**Problem details:** Could you filter the data below down to the lines that hold the word "will"?

**Information given:**
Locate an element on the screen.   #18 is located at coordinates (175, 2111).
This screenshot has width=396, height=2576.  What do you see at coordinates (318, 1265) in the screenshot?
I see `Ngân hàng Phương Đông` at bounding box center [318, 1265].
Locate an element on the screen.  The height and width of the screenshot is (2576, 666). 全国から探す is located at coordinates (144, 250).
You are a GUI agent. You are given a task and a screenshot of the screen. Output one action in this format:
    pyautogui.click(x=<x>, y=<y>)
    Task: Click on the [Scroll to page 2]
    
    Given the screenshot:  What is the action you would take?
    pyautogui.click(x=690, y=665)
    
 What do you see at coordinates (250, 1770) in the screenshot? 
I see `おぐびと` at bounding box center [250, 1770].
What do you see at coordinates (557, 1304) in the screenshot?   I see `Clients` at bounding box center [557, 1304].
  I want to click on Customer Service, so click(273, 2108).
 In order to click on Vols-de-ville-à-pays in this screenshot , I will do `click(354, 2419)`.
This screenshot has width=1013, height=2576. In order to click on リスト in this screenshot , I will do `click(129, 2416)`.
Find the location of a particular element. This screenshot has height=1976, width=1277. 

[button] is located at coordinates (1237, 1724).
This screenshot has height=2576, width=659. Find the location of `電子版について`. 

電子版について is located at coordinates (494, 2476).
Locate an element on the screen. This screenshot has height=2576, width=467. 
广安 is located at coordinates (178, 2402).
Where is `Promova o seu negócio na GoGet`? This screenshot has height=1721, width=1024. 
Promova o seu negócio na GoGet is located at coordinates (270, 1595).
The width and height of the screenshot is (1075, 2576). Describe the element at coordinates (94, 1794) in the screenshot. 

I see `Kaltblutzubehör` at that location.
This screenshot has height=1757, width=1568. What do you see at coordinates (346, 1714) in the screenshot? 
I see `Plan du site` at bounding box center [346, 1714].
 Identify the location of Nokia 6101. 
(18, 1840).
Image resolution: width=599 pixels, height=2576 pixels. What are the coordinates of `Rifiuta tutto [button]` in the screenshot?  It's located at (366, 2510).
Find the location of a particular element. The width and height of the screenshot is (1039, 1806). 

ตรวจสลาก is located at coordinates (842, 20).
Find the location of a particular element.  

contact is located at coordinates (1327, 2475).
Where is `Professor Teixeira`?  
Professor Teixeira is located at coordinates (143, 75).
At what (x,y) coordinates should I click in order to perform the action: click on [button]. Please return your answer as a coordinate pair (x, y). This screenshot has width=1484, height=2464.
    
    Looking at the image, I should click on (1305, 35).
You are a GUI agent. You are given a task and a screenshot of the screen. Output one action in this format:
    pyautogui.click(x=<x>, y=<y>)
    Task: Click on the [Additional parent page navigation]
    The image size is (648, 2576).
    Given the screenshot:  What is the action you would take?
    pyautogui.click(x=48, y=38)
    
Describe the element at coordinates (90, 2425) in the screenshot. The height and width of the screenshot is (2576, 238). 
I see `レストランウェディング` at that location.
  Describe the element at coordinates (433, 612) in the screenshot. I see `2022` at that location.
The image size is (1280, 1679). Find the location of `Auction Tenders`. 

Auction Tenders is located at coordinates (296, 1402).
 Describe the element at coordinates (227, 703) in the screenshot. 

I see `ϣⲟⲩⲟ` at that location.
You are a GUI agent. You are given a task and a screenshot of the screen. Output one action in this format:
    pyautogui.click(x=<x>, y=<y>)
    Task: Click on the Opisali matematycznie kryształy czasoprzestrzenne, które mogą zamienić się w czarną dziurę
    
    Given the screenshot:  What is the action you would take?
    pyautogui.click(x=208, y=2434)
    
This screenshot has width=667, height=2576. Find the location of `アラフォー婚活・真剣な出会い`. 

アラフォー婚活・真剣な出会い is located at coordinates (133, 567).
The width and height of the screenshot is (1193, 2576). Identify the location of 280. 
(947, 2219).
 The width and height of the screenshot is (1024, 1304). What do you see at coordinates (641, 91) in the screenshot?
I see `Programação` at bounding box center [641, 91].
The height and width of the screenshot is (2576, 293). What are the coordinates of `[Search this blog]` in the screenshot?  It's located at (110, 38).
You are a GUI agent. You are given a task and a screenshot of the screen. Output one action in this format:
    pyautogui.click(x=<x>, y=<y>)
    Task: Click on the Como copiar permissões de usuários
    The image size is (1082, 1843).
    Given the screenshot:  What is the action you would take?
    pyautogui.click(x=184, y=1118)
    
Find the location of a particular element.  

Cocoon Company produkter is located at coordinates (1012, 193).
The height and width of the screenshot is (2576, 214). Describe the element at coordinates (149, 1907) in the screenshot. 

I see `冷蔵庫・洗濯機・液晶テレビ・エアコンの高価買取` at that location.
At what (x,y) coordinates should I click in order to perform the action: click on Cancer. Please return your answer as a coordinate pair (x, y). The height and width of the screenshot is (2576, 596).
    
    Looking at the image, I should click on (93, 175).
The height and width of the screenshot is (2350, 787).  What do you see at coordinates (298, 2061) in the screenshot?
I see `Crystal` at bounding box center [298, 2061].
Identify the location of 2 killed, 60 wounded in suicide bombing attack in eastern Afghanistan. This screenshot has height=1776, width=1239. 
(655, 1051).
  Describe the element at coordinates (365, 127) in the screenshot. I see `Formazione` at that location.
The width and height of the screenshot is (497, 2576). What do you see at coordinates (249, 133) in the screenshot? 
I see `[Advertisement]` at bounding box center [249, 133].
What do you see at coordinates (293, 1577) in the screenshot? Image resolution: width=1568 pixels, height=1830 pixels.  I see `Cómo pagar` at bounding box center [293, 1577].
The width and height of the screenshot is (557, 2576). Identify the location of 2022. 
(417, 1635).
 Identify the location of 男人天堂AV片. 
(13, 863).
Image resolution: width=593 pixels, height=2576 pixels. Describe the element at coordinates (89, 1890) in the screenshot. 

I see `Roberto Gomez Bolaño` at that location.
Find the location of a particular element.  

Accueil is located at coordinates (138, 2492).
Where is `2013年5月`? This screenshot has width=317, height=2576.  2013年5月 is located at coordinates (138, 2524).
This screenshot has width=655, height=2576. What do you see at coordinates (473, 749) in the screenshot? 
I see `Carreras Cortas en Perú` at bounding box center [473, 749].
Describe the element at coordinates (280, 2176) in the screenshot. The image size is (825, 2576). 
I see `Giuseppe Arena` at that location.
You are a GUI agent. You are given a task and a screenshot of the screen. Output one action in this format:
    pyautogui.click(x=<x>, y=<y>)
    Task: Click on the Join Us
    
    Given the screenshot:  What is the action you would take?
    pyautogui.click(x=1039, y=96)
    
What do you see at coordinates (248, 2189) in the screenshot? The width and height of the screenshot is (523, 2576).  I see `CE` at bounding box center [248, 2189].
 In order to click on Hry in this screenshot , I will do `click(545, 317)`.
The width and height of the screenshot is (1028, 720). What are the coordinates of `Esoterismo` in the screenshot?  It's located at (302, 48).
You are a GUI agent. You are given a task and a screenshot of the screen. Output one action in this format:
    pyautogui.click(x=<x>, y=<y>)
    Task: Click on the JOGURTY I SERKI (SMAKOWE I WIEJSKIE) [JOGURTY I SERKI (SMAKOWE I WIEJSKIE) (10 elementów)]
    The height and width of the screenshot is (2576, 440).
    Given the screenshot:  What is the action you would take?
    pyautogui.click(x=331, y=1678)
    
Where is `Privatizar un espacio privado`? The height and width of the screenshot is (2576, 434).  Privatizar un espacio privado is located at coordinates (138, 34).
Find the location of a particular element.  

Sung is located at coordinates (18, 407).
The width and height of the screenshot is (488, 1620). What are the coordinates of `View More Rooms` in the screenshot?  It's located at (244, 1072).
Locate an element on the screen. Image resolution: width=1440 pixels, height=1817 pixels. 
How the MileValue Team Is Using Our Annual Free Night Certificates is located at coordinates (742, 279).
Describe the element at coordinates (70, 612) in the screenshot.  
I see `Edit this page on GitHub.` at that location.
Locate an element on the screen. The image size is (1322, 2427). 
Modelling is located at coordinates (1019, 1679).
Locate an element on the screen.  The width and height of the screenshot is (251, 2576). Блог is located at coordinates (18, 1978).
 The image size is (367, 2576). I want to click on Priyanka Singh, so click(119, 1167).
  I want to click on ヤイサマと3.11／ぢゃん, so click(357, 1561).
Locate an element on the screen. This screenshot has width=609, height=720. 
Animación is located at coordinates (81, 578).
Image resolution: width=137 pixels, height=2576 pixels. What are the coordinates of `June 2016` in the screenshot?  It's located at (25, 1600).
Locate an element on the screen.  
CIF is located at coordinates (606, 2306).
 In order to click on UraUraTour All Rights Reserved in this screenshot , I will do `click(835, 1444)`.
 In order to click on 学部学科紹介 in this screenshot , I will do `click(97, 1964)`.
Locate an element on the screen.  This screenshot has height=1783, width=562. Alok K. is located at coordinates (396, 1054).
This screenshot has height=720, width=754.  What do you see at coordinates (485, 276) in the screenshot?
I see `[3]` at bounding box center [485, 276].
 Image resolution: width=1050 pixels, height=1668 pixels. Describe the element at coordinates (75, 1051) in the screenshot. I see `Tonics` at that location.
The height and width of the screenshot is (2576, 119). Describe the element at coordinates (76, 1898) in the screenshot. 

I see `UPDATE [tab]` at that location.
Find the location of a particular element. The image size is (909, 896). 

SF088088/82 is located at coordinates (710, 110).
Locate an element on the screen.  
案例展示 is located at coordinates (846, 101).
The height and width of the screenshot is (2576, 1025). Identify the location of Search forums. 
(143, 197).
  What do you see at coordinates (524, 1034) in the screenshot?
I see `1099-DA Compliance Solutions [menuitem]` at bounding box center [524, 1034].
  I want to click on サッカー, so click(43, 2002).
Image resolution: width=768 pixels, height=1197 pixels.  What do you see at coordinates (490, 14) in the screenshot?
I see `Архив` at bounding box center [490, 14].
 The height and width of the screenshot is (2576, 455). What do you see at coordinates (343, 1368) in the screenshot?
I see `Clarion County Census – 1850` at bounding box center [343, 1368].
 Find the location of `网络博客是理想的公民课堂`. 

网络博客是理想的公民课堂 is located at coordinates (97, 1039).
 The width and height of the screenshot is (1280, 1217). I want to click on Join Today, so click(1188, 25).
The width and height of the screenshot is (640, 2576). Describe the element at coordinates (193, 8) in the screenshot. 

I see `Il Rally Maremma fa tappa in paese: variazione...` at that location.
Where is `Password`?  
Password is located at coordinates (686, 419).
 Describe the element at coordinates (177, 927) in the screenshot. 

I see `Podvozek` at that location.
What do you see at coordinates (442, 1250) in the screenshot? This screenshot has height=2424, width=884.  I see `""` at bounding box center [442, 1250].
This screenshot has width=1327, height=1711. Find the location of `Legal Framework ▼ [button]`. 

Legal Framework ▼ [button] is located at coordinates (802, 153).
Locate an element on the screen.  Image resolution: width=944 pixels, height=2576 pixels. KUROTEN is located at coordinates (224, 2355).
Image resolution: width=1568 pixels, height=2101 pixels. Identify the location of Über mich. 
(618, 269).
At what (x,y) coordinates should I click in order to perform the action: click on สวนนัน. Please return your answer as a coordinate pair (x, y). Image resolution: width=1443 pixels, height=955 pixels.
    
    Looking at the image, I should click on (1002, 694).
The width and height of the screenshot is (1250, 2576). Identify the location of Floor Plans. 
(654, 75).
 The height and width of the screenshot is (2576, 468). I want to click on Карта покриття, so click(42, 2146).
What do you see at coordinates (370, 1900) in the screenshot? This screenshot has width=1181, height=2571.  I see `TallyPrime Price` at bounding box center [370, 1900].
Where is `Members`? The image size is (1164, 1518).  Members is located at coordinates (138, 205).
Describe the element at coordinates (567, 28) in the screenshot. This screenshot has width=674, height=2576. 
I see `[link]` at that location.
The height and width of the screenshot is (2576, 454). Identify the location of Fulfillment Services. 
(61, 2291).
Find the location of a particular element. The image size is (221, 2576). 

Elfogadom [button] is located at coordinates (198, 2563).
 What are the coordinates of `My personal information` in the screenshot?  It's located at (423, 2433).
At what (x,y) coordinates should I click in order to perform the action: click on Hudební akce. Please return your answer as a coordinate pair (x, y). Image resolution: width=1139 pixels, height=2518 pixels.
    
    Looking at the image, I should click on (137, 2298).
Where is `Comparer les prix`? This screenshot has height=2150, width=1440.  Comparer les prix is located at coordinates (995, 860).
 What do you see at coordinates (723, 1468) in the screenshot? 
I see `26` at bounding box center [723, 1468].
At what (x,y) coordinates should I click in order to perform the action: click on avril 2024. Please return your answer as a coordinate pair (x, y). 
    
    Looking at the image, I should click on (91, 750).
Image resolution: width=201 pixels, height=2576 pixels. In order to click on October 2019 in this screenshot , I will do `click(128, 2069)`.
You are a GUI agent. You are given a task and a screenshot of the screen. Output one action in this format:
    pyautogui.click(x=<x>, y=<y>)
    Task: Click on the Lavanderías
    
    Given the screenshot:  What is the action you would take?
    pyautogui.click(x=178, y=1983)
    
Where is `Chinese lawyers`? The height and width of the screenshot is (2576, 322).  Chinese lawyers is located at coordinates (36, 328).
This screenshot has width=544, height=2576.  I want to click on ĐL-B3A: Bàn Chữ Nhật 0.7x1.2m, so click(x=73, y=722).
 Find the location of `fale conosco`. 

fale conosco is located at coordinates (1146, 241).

**Answer to the exercise:**
 In order to click on Vols-de-ville-à-pays in this screenshot , I will do `click(354, 2419)`.
This screenshot has width=1013, height=2576. In order to click on リスト in this screenshot , I will do `click(129, 2416)`.
 In order to click on Hry in this screenshot , I will do `click(545, 317)`.
 In order to click on UraUraTour All Rights Reserved in this screenshot , I will do `click(835, 1444)`.
 In order to click on 学部学科紹介 in this screenshot , I will do `click(97, 1964)`.
Image resolution: width=201 pixels, height=2576 pixels. In order to click on October 2019 in this screenshot , I will do `click(128, 2069)`.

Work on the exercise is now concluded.